Fox News reports on the latest reconfiguration of Newt Gingrich’s presidential campaign:
Newt Gingrich is laying off a third of his campaign staff and cutting back on his schedule in an effort designed to sustain the candidate’s long-shot ambitions of winning the nomination at the Republican National Convention, Fox News confirms.
Michael Krull, who took the helm as campaign manager when Gingrich suffered a mass staff exodus in June, has been replaced by deputy campaign manager Vince Haley, a longtime policy adviser to the former House Speaker.
“Michael Krull took over the campaign in June at a moment of great turmoil and helped get us to a point where we were the national frontrunner,” wrote communications director Joe DeSantis in a statement. “But Newt and he agreed that it was best for him to step aside for this new phase.”
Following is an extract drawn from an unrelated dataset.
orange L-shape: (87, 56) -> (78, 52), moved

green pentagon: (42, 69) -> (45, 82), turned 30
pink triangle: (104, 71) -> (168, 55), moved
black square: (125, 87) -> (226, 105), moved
The staff shakeup, first reported by Politico, is designed around a “big choice convention” strategy, which the campaign says will be built around two goals: showing how Gingrich is the most capable candidate to take on the president and courting delegates in anticipation of a brokered convention.
The reorganization will also involve ramping up the candidate’s online presence and slowing down his travel to a more affordable pace.
(Emphasis mine.) I didn’t have the impression that a weak online presence was one of the Gingrich campaign’s big problems.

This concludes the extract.